George took a breath. “Do you want the long version or the short version?”
“Let’s take the version somewhere in between. Mahir’s never going to be satisfied with the short version, and Becks will probably start shooting people if you go for the long version.”
“True,” said Becks. “To be honest, I’m tempted to start shooting people right now.”
“I missed you, too, Becks,” said George. She took another drink of Coke for courage, and said, “I woke up about a month ago—maybe a little bit more; I don’t really know, since they never let me have a calendar—in a CDC holding room.

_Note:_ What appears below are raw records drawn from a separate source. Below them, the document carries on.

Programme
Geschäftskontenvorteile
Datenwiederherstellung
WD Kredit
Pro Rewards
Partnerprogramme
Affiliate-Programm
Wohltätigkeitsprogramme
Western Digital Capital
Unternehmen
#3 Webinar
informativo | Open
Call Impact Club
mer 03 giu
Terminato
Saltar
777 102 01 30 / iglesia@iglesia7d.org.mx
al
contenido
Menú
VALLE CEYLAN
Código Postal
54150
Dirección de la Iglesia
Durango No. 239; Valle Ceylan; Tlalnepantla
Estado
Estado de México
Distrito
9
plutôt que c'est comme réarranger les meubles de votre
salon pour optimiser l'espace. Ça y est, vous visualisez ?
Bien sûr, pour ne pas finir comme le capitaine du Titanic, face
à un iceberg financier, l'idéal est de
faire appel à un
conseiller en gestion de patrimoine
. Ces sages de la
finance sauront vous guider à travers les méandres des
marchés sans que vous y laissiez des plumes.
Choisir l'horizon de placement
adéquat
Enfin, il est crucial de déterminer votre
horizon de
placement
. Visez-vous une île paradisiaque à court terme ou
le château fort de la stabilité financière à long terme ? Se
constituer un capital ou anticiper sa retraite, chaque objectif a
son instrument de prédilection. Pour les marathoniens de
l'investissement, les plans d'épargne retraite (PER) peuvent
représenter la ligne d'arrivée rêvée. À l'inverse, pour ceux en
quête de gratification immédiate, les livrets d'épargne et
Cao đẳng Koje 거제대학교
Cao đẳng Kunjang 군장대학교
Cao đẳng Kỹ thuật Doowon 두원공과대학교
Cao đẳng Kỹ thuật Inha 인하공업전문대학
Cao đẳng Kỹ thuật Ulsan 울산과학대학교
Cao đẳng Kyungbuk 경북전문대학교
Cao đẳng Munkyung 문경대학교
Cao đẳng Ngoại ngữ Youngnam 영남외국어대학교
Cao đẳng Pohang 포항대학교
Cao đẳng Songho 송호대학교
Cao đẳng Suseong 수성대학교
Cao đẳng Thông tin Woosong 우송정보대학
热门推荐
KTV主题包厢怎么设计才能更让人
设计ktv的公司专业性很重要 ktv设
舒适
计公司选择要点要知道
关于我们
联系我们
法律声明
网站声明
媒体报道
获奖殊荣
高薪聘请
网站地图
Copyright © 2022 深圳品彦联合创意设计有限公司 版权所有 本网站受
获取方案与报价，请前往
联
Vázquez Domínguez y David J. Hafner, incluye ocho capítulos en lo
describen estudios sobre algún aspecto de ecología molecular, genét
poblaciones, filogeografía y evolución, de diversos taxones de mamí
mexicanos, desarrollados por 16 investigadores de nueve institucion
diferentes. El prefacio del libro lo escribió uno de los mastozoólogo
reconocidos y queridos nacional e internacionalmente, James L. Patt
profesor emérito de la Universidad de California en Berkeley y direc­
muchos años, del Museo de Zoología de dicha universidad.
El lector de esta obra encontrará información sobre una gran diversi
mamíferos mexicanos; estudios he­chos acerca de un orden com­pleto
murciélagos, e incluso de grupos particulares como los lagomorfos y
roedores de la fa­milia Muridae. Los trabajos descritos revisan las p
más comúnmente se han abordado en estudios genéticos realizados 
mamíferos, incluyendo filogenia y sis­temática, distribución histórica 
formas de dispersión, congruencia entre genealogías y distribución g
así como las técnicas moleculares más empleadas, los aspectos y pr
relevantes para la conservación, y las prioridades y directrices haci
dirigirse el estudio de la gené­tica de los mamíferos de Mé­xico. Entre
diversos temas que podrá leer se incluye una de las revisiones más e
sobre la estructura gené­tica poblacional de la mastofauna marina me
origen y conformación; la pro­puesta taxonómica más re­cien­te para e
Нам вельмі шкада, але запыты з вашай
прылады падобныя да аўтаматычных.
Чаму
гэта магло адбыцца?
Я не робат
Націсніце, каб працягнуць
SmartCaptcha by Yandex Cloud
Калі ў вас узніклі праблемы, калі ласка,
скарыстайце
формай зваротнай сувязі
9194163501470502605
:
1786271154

A man named Dr. Thomas said I’d been in recovery for a while, and that things were going to be better now. But my eyes were wrong, and my muscle tone was wrong, and the tattoo on the inside of my wrist was gone. I asked if I was a clone. He confirmed it.”
Becks scoffed.
To her credit, George ignored her, and continued. “One of the orderlies, Gregory Lake, was actually an EIS doctor assigned to infiltrate the facility. He’s one of the people who got me out. He told me I’d been created from a combination of electrical synapse recordings and implanted information. I’m supposed to be a ninety-seven percent match to the original Georgia Mason.” She looked toward me. “I’m not her, and I am, all at the same time.”
“So you’re not really her, and we can shoot you now, right?” asked Becks.
Mahir shook his head, frowning. “No.”
“What?” Becks gave him a wounded look. “Why not?”
“I’ve read some of the memory recovery studies. It arose from research aimed at assisting brain damage victims.” His frown deepened. “We’re nothing but electrical impulses stored in meat. If you can measure and codify those impulses, you can transcribe what a person remembers.”
But I was dead , said George. How could they measure my thoughts if I was dead?
Whether I liked it or not, it was a good question. “George was dead,” I said. “So how does that work?”
“Kellis-Amberlee keeps turning the electricity in the body and brain back on after the point of death,” said Maggie. We all turned to look at her, even George. She shrugged. “Raised by pharmaceutical magnates, remember? Kellis-Amberlee really improved our understanding of the human brain, because it won’t let the brain die. It turns back on again and again, trying to keep thinking. Only the virus starts getting in the way of those electrical impulses. It scrambles them. The body can’t translate what the brain wants anymore, and so the virus just takes over.”
“If the CDC’s built a system for recovering the electrical impulses from an infected brain, cleaning out the static and then implanting them in a new mind, it’s entirely feasible that they’d be able to accomplish what you’re claiming.” Mahir looked thoughtfully at George.
“I’m the closest match they ever made,” said George. “That’s why they decanted me. I was their show pony. I think they were planning to sell the tech that made me. Immortality for the highest bidder.”
Every eye in the room went to Maggie. She blinked, and then slowly shook her head. “No way. My parents wouldn’t do something like that, even if they could afford it.”
“Are you sure?” I asked.
“Yes. I am.” Her tone was firm, cutting off further discussion.